Si Platon est resté célibataire, Aristote s’est marié deux fois. Sa première épouse, Pythias, était une femme très cultivée : elle s’intéressait à la reproduction et on dit qu’ils ont mené ensemble des études sur ce sujet. Elle a donné une fille à Aristote. Bien que beaucoup plus jeune (lors de leur mariage, il avait 37 ans, elle 18), Pythias est morte bien avant lui. Leur fille, également prénommée Pythias, aurait reçu une éducation philosophique comparable à celle des garçons, ce qui était atypique à l’époque. Signe qu’il avait finalement admis la femme comme l’égal de l’homme ? Pas si sûr. De sa seconde épouse, Herpyllis, Aristote a eu un fils, Nicomaque.

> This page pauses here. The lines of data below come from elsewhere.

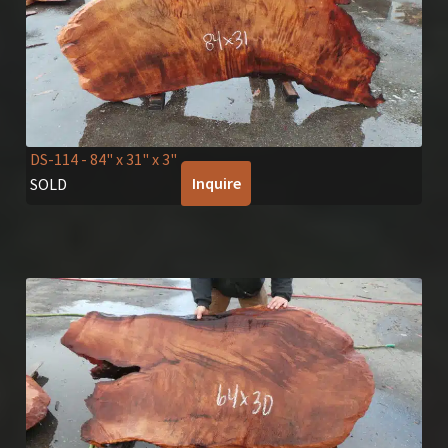
DS-114
- 84" x 31" x 3"
Inquire
SOLD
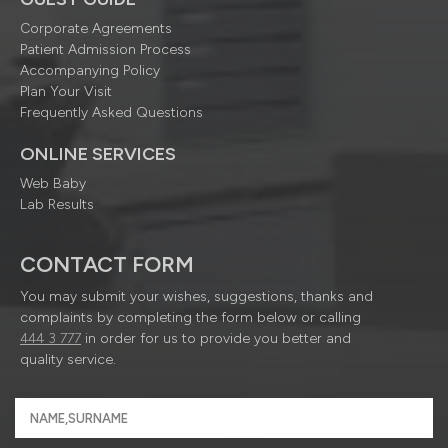
Corporate Agreements
Patient Admission Process
Accompanying Policy
Plan Your Visit
Frequently Asked Questions
ONLINE SERVICES
Web Baby
Lab Results
CONTACT FORM
You may submit your wishes, suggestions, thanks and
complaints by completing the form below or calling
444 3 777
in order for us to provide you better and
quality service.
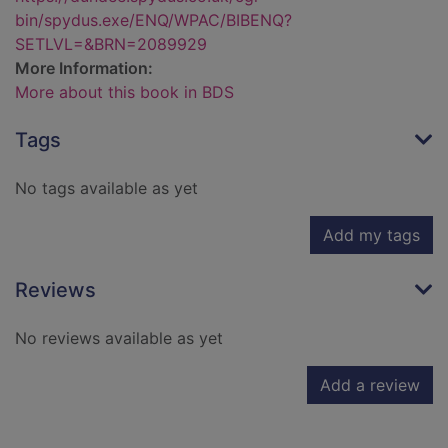
bin/spydus.exe/ENQ/WPAC/BIBENQ?
SETLVL=&BRN=2089929
More Information:
More about this book in BDS
Tags
No tags available as yet
Add my tags
Reviews
No reviews available as yet
Add a review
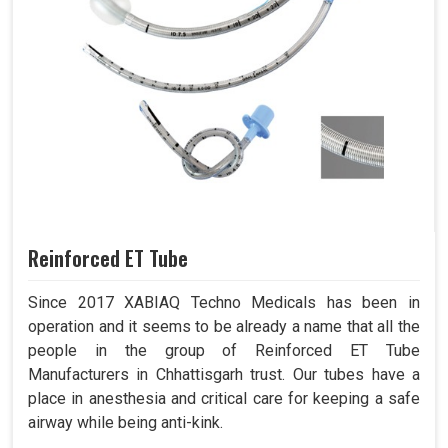
Reinforced ET Tube
Since 2017 XABIAQ Techno Medicals has been in
operation and it seems to be already a name that all the
people in the group of Reinforced ET Tube
Manufacturers in Chhattisgarh trust. Our tubes have a
place in anesthesia and critical care for keeping a safe
airway while being anti-kink.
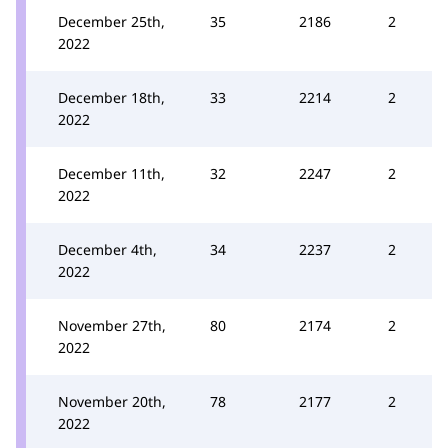
December 25th,
35
2186
2
2022
December 18th,
33
2214
2
2022
December 11th,
32
2247
2
2022
December 4th,
34
2237
2
2022
November 27th,
80
2174
2
2022
November 20th,
78
2177
2
2022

C’est à lui, et à lui seul qu’est adressé son traité d’éthique (Éthique à Nicomaque). Les filles n’en avaient sans doute pas besoin.
Si les philosophes ont tenu les femmes pour des êtres inférieurs, cela ne veut pas dire qu’elles se sont inclinées devant leur maître. Xanthique, la femme de Socrate, était une maîtresse femme qui n’hésitait pas à houspiller son philosophe de mari. Et s’il avait une grande réputation en ville auprès de ses élèves, à la maison ce n’était manifestement pas lui qui tenait les commandes (1).
(1) Voir « L’histoire méconnue des maîtresses femmes », L’Humanologue n° 3.
Dans une société misogyne, les maçons et les philosophes sont majoritairement misogynes, mais les maçons n’éprouvent pas le besoin d’aller au-delà des brèves de comptoir, alors que des philosophes nous élaborent des théories. Comme l’a remarqué Hannah Arendt sur un autre sujet, c’est une déformation professionnelle. Rien d’extraordinaire, sauf lorsque des penseurs médiatisés concoctent une démonstration pour défendre un philosophe manifestement misogyne. A ce propos, il faut écouter R. Einthoven tenter de faire de Nietzsche un féministe honteusement calomnié en commentant la célèbre formule de Zarathoustra ; « si tu vas chez les femmes, n’oublie pas le fouet ». Après tout, Sade se revendique féministe, sous un certain angle, dans le cinquième dialogue de sa Philosophie dans le boudoir, mais ce n’est pas très convaincant, et les républicains n’ont pas fait l’effort qu’il leur demande.